## Exercise directions
Each line of the data that includes "SIGN" must be copied.

Page layout parsing data:

###

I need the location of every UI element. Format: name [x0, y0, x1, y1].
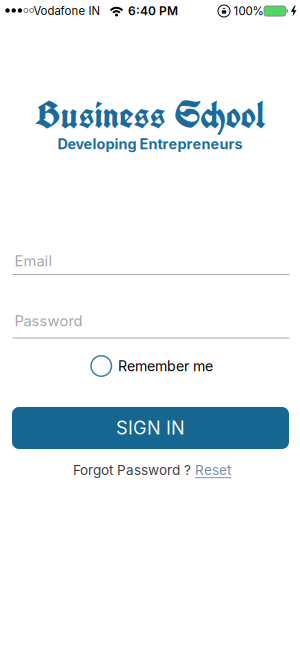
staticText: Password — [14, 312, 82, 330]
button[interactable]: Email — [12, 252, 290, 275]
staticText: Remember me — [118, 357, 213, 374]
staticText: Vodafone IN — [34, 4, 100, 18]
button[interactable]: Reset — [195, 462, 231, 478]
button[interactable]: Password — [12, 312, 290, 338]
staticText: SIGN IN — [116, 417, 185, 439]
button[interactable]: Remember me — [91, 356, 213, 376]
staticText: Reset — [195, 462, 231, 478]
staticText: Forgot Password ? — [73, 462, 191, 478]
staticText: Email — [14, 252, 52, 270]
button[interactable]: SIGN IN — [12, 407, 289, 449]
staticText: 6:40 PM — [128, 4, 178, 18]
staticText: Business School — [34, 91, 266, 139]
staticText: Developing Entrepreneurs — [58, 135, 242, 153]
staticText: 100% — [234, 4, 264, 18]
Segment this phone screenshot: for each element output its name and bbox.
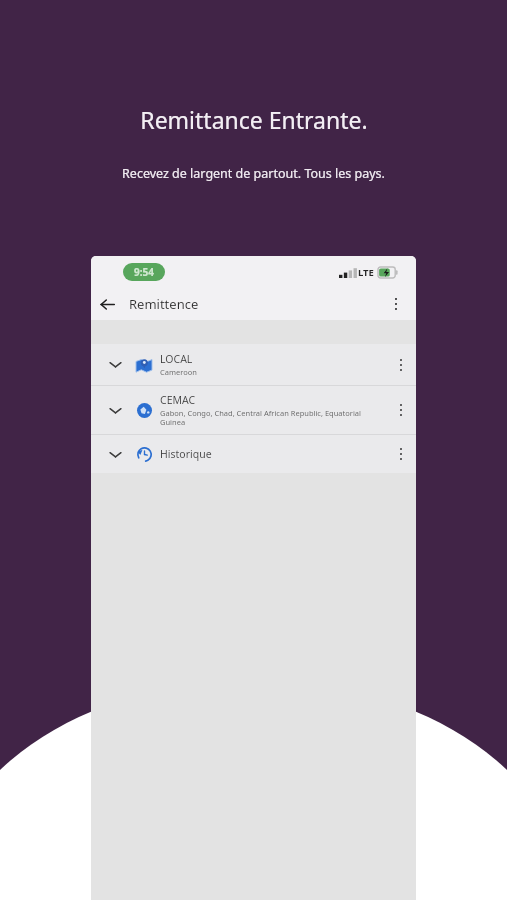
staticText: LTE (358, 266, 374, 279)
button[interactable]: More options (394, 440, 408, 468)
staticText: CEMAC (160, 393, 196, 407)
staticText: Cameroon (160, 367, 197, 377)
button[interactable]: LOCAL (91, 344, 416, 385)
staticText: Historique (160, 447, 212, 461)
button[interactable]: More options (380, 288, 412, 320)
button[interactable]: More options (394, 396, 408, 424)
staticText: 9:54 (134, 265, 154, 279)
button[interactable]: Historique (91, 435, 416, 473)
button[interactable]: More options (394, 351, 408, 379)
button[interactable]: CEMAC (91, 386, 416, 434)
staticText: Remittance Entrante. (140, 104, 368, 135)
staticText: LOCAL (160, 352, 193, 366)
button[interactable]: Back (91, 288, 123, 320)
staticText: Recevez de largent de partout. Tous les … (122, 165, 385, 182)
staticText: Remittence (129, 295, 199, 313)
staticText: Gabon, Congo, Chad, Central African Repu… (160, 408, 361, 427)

###

## Answer box
staticText: SIGN IN — [116, 417, 185, 439]
button[interactable]: SIGN IN — [12, 407, 289, 449]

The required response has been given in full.